The Zones include a petrochemical, dry and wet bulk trade centre slated for St Thomas as well as in St Catherine and Clarendon.
Clarendon and Kingston have also been identified as potential locations for business process outsourcing, maintenance and repair of ships, boats and other watercrafts, while Vernamfield, Clarendon will be developed for air cargo and trans-shipment maintenance and assembly.
Caymanas in St Catherine has been earmarked for light manufacturing and assembly; Sangster International and Norman Manley International for air cargo trade and trans-shipment of passengers; the Kingston Container Terminal and Kingston wharves for merchandise trade, semi-finished products and trans-shipment; and the Portland Bight for heavy industries and commodities.
The Government reckons that the Zones will attract new economic activities and foreign direct investments by allowing domestic suppliers to sell to companies located in the SEZs and potentially become a part of the global supply chains. The development of the SEZs is expected to eliminate the 15 per cent currently placed on domestic sales, while developing much-needed employment for Jamaicans.
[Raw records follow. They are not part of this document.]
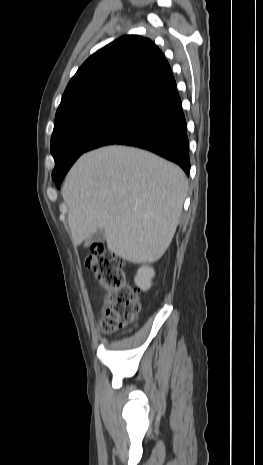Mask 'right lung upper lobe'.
Returning a JSON list of instances; mask_svg holds the SVG:
<instances>
[{
    "instance_id": "cb5924a9",
    "label": "right lung upper lobe",
    "mask_w": 263,
    "mask_h": 465,
    "mask_svg": "<svg viewBox=\"0 0 263 465\" xmlns=\"http://www.w3.org/2000/svg\"><path fill=\"white\" fill-rule=\"evenodd\" d=\"M171 76L169 63L150 39L137 35L120 37L78 69L65 89L56 116L96 98H136Z\"/></svg>"
}]
</instances>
In February 2014, Cabinet approved the development of the SEZs policy framework as a critical element of the global logistics hub initiative which had been approved from September 2012.
Just last week, the SEZ Act was passed in Parliament.
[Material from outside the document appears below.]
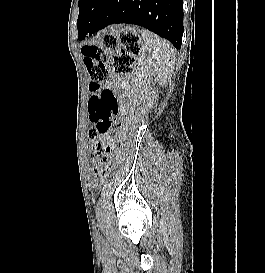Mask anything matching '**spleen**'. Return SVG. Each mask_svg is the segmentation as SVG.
I'll return each mask as SVG.
<instances>
[{"label": "spleen", "instance_id": "1", "mask_svg": "<svg viewBox=\"0 0 265 273\" xmlns=\"http://www.w3.org/2000/svg\"><path fill=\"white\" fill-rule=\"evenodd\" d=\"M144 40V48L151 54L148 62L151 70L160 84H165L170 77L175 63V52L171 44L148 30L140 31Z\"/></svg>", "mask_w": 265, "mask_h": 273}]
</instances>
“The big issue on the incentives was the period to make the adjustment from the current regime where there is zero income tax to when we will be implementing the new taxation,” Francis told the Business Observer.
“We had originally said we were going to give two years and the compromise was to extend that to four years with the possibility of another six months. It’s a decent period within which people could make an adjustment to their contract because people have up to two-year contracts with their vendors and needed further adjustments.
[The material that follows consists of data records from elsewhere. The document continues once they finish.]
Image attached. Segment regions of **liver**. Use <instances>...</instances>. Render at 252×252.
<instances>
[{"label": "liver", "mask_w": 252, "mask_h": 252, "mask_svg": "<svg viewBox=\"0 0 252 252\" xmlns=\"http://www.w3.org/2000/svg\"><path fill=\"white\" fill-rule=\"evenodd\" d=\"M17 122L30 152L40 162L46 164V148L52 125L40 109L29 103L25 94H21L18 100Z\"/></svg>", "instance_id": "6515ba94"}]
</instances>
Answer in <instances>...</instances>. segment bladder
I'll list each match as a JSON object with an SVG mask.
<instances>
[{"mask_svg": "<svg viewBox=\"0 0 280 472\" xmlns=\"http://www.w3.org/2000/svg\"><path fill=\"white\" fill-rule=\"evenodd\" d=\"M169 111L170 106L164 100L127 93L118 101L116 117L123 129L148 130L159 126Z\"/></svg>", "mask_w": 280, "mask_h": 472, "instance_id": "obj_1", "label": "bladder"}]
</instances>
“People then began to understand that with the employment incentive and other things related to training etc, they could even reduce the 12.5 per cent down to 7.5 per cent. So I think with the education of the people of what we were offering and that adjustment, we are now in a position where people are comfortable with what we have going forward,” she added.
Francis noted that Jamaica’s SEZs should see increased attention from international investors as the Government and surrounding bodies continue working to increase trade facilitation and the modernization of processes.
“Having the law now passed in Parliament we are in a position to begin the work of implementation. Between now and the end of March we will see the authority being put in place and the new law being promulgated and put into effect,” she said.